*The task:* Only the final stretch of the data is wanted: reproduce the line containing "Záznam z prednášky Miriam Finkelstein o" and each line after it, exactly.

*Data excerpts:*
# # #

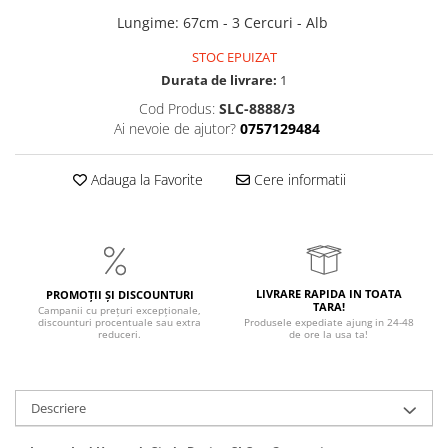
Lungime
:
67cm - 3 Cercuri - Alb
STOC EPUIZAT
Durata de livrare:
1
Cod Produs:
SLC-8888/3
Ai nevoie de ajutor?
0757129484
Adauga la Favorite
Cere informatii
LIVRARE RAPIDA IN TOATA
PROMOȚII ȘI DISCOUNTURI
TARA!
Campanii cu prețuri excepționale,
discounturi procentuale sau extra
Produsele expediate ajung in 24-48
reduceri.
de ore la usa ta!
Descriere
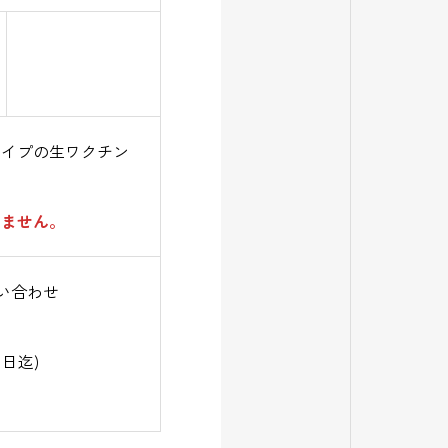
タイプの生ワクチン
りません。
い合わせ
1日迄)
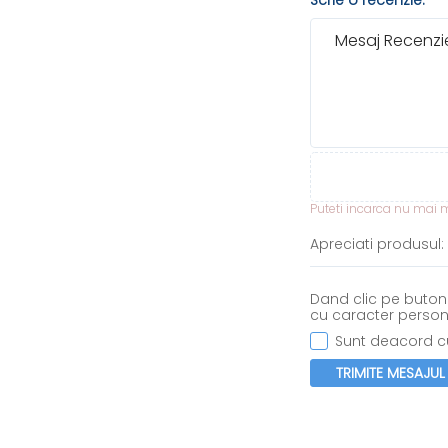
Scrie o recenzie:
Mesaj Recenzie
Puteti incarca nu mai mu
Apreciati produsul:
Dand clic pe butonu
cu caracter person
Sunt deacord cu
TRIMITE MESAJUL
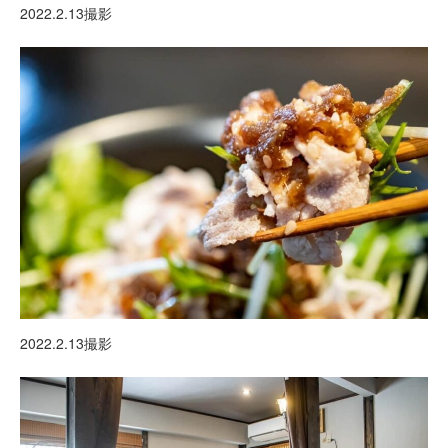
2022.2.13撮影
2022.2.13撮影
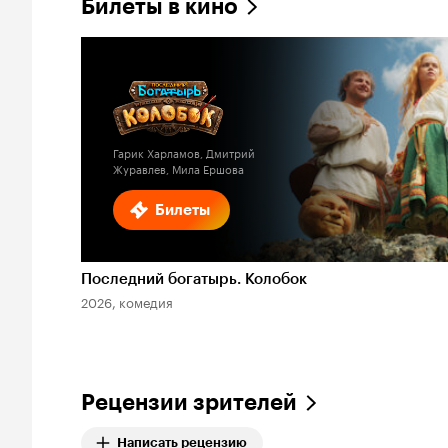
Билеты в кино
Гарик Харламов, Дмитрий
Журавлев, Мила Ершова
Билеты
Последний богатырь. Колобок
2026, комедия
Рецензии зрителей
Написать рецензию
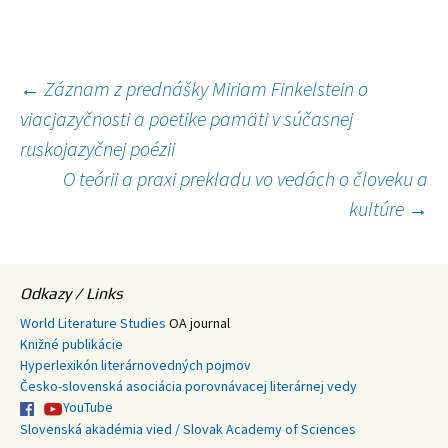
Navigácia
←
Záznam z prednášky Miriam Finkelstein o
viacjazyčnosti a poetike pamäti v súčasnej
článkami
ruskojazyčnej poézii
O teórii a praxi prekladu vo vedách o človeku a
kultúre
→
Odkazy / Links
World Literature Studies
OA journal
Knižné publikácie
Hyperlexikón literárnovedných pojmov
Česko-slovenská asociácia porovnávacej literárnej vedy
YouTube
Slovenská akadémia vied / Slovak Academy of Sciences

# # #

*Response to this task:*
Záznam z prednášky Miriam Finkelstein o
viacjazyčnosti a poetike pamäti v súčasnej
článkami
ruskojazyčnej poézii
O teórii a praxi prekladu vo vedách o človeku a
kultúre
→
Odkazy / Links
World Literature Studies
OA journal
Knižné publikácie
Hyperlexikón literárnovedných pojmov
Česko-slovenská asociácia porovnávacej literárnej vedy
YouTube
Slovenská akadémia vied / Slovak Academy of Sciences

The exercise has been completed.